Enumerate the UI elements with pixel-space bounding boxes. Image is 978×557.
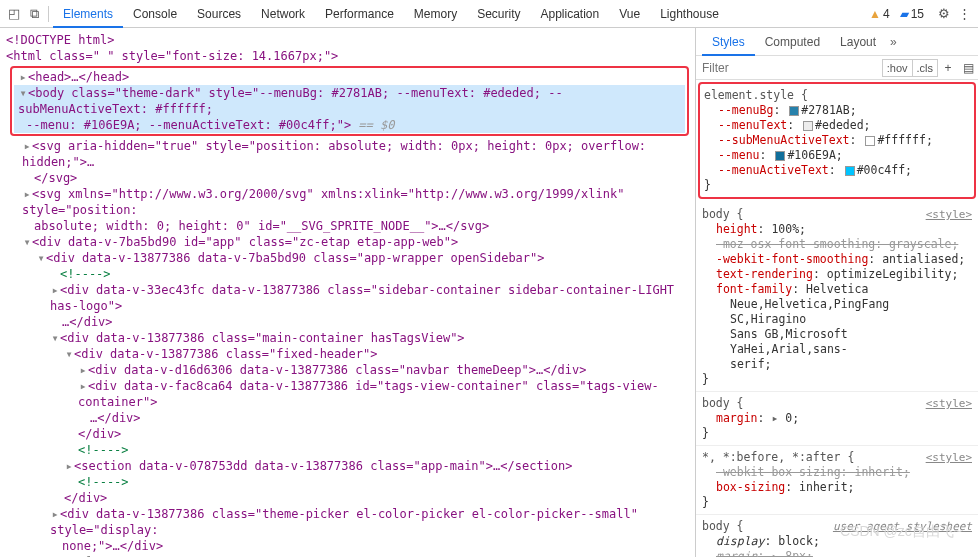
filter-input[interactable]	[696, 56, 882, 79]
source-link[interactable]: <style>	[926, 207, 972, 222]
css-rule[interactable]: <style> *, *:before, *:after { -webkit-b…	[696, 446, 978, 515]
css-prop-overridden[interactable]: -webkit-box-sizing: inherit;	[702, 465, 972, 480]
settings-icon[interactable]: ⚙	[934, 4, 954, 24]
hov-toggle[interactable]: :hov	[882, 59, 913, 77]
tab-vue[interactable]: Vue	[609, 0, 650, 28]
tab-network[interactable]: Network	[251, 0, 315, 28]
code-line[interactable]: ▸<div data-v-13877386 class="theme-picke…	[0, 506, 695, 538]
code-line[interactable]: ▸<head>…</head>	[14, 69, 685, 85]
css-prop[interactable]: --subMenuActiveText: #ffffff;	[704, 133, 970, 148]
inspect-icon[interactable]: ◰	[4, 4, 24, 24]
code-line[interactable]: absolute; width: 0; height: 0" id="__SVG…	[0, 218, 695, 234]
color-swatch[interactable]	[775, 151, 785, 161]
expand-shorthand-icon[interactable]: ▸	[771, 411, 778, 425]
code-line[interactable]: ▾<div data-v-7ba5bd90 id="app" class="zc…	[0, 234, 695, 250]
expand-arrow-icon[interactable]: ▸	[64, 458, 74, 474]
code-line[interactable]: ▾<div data-v-13877386 class="main-contai…	[0, 330, 695, 346]
css-prop[interactable]: height: height: 100%;100%;	[702, 222, 972, 237]
tab-security[interactable]: Security	[467, 0, 530, 28]
code-line[interactable]: <!---->	[0, 266, 695, 282]
code-line[interactable]: ▸<div data-v-d16d6306 data-v-13877386 cl…	[0, 362, 695, 378]
tab-styles[interactable]: Styles	[702, 28, 755, 56]
expand-arrow-icon[interactable]: ▸	[78, 378, 88, 394]
css-prop-overridden[interactable]: margin: ▸ 8px;	[702, 549, 972, 557]
styles-body[interactable]: element.style { --menuBg: #2781AB; --men…	[696, 80, 978, 557]
color-swatch[interactable]	[845, 166, 855, 176]
color-swatch[interactable]	[789, 106, 799, 116]
code-line[interactable]: ▸<svg xmlns="http://www.w3.org/2000/svg"…	[0, 186, 695, 218]
more-tabs-icon[interactable]: »	[890, 35, 897, 49]
code-line[interactable]: ▸<section data-v-078753dd data-v-1387738…	[0, 458, 695, 474]
code-line[interactable]: …</div>	[0, 410, 695, 426]
expand-arrow-icon[interactable]: ▸	[22, 186, 32, 202]
css-prop[interactable]: --menuActiveText: #00c4ff;	[704, 163, 970, 178]
expand-arrow-icon[interactable]: ▸	[50, 282, 60, 298]
css-prop-overridden[interactable]: -moz-osx-font-smoothing: grayscale;	[702, 237, 972, 252]
code-line[interactable]: <!DOCTYPE html>	[0, 32, 695, 48]
info-badge[interactable]: ▰15	[900, 7, 924, 21]
tab-memory[interactable]: Memory	[404, 0, 467, 28]
code-line[interactable]: </div>	[0, 426, 695, 442]
css-prop[interactable]: box-sizing: inherit;	[702, 480, 972, 495]
expand-arrow-icon[interactable]: ▸	[22, 138, 32, 154]
css-prop[interactable]: text-rendering: optimizeLegibility;	[702, 267, 972, 282]
tab-elements[interactable]: Elements	[53, 0, 123, 28]
expand-arrow-icon[interactable]: ▸	[18, 69, 28, 85]
code-line[interactable]: <html class=" " style="font-size: 14.166…	[0, 48, 695, 64]
rule-close: }	[702, 372, 972, 387]
kebab-menu-icon[interactable]: ⋮	[954, 4, 974, 24]
css-rule[interactable]: <style> body { margin: ▸ 0; }	[696, 392, 978, 446]
tab-sources[interactable]: Sources	[187, 0, 251, 28]
code-line[interactable]: none;">…</div>	[0, 538, 695, 554]
code-line[interactable]: …</div>	[0, 314, 695, 330]
css-prop[interactable]: --menuBg: #2781AB;	[704, 103, 970, 118]
code-line[interactable]: ▸<div data-v-fac8ca64 data-v-13877386 id…	[0, 378, 695, 410]
css-rule-ua[interactable]: user agent stylesheet body { display: bl…	[696, 515, 978, 557]
css-prop[interactable]: --menu: #106E9A;	[704, 148, 970, 163]
tab-computed[interactable]: Computed	[755, 28, 830, 56]
expand-arrow-icon[interactable]: ▸	[78, 362, 88, 378]
css-prop[interactable]: font-family: Helvetica	[702, 282, 972, 297]
device-toggle-icon[interactable]: ⧉	[24, 4, 44, 24]
code-line[interactable]: ▾<div data-v-13877386 data-v-7ba5bd90 cl…	[0, 250, 695, 266]
warnings-badge[interactable]: ▲4	[869, 7, 890, 21]
selected-node[interactable]: --menu: #106E9A; --menuActiveText: #00c4…	[14, 117, 685, 133]
selected-node[interactable]: ▾<body class="theme-dark" style="--menuB…	[14, 85, 685, 117]
color-swatch[interactable]	[803, 121, 813, 131]
tab-console[interactable]: Console	[123, 0, 187, 28]
panel-menu-icon[interactable]: ▤	[958, 61, 978, 75]
code-line[interactable]: ▾<div data-v-13877386 class="fixed-heade…	[0, 346, 695, 362]
css-prop[interactable]: margin: ▸ 0;	[702, 411, 972, 426]
tab-performance[interactable]: Performance	[315, 0, 404, 28]
code-line[interactable]: <!---->	[0, 442, 695, 458]
code-line[interactable]: <!---->	[0, 474, 695, 490]
css-prop[interactable]: --menuText: #ededed;	[704, 118, 970, 133]
code-line[interactable]: ▸<svg aria-hidden="true" style="position…	[0, 138, 695, 170]
expand-arrow-icon[interactable]: ▾	[36, 250, 46, 266]
css-prop-cont[interactable]: Neue,Helvetica,PingFang SC,Hiragino	[702, 297, 972, 327]
expand-arrow-icon[interactable]: ▾	[64, 346, 74, 362]
cls-toggle[interactable]: .cls	[913, 59, 939, 77]
color-swatch[interactable]	[865, 136, 875, 146]
tab-layout[interactable]: Layout	[830, 28, 886, 56]
source-link[interactable]: <style>	[926, 450, 972, 465]
tab-application[interactable]: Application	[531, 0, 610, 28]
code-line[interactable]: </div>	[0, 490, 695, 506]
expand-arrow-icon[interactable]: ▾	[18, 85, 28, 101]
expand-arrow-icon[interactable]: ▾	[50, 330, 60, 346]
css-prop-cont[interactable]: Sans GB,Microsoft YaHei,Arial,sans-	[702, 327, 972, 357]
code-line[interactable]: </svg>	[0, 170, 695, 186]
css-rule[interactable]: <style> body { height: height: 100%;100%…	[696, 203, 978, 392]
selector[interactable]: element.style {	[704, 88, 970, 103]
code-line[interactable]: ▸<div data-v-33ec43fc data-v-13877386 cl…	[0, 282, 695, 314]
css-prop[interactable]: display: block;	[702, 534, 972, 549]
elements-tree[interactable]: <!DOCTYPE html> <html class=" " style="f…	[0, 28, 695, 557]
css-prop[interactable]: -webkit-font-smoothing: antialiased;	[702, 252, 972, 267]
filter-row: :hov .cls + ▤	[696, 56, 978, 80]
expand-arrow-icon[interactable]: ▾	[22, 234, 32, 250]
source-link[interactable]: <style>	[926, 396, 972, 411]
new-rule-button[interactable]: +	[938, 61, 958, 75]
css-prop-cont[interactable]: serif;	[702, 357, 972, 372]
tab-lighthouse[interactable]: Lighthouse	[650, 0, 729, 28]
expand-arrow-icon[interactable]: ▸	[50, 506, 60, 522]
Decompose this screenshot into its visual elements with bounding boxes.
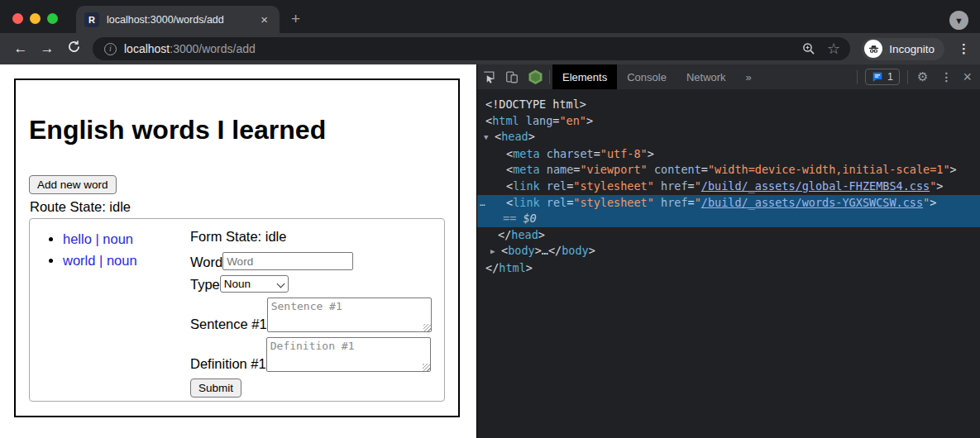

**What is being asked:**
Every line that holds the word "color" should be copied from the records above.

**Solution:**
color-swatch[interactable]	[775, 151, 785, 161]
color-swatch[interactable]	[845, 166, 855, 176]
color-swatch[interactable]	[789, 106, 799, 116]
color-swatch[interactable]	[803, 121, 813, 131]
color-swatch[interactable]	[865, 136, 875, 146]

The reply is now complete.